[[ Task data open ]]

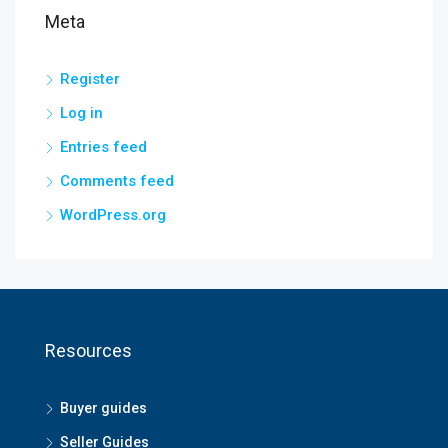
Meta
Register
Log in
Entries feed
Comments feed
WordPress.org
Resources
Buyer guides
Seller Guides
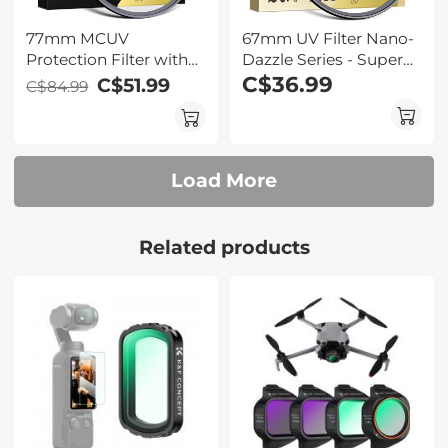
77mm MCUV
67mm UV Filter Nano-
Protection Filter with
Dazzle Series - Super
28 Multi-Layer
Clear 24 Layers Multi
C$36.99
C$51.99
C$84.99
Coatings
Coated Ultraviolet
HD/Hydrophobic/Scratch
Protection Lens Filter
Resistant/Ultra-Slim UV
for DSLR Lens
Filter for 77mm
Load More
Camera Lens Nano-
Xcel Series
Related products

[[ Task data closed ]]

In the entries above, copy the lines from the one that contains "Filter for 77mm" through the last line, exactly as they appear.

Filter for 77mm
Load More
Camera Lens Nano-
Xcel Series
Related products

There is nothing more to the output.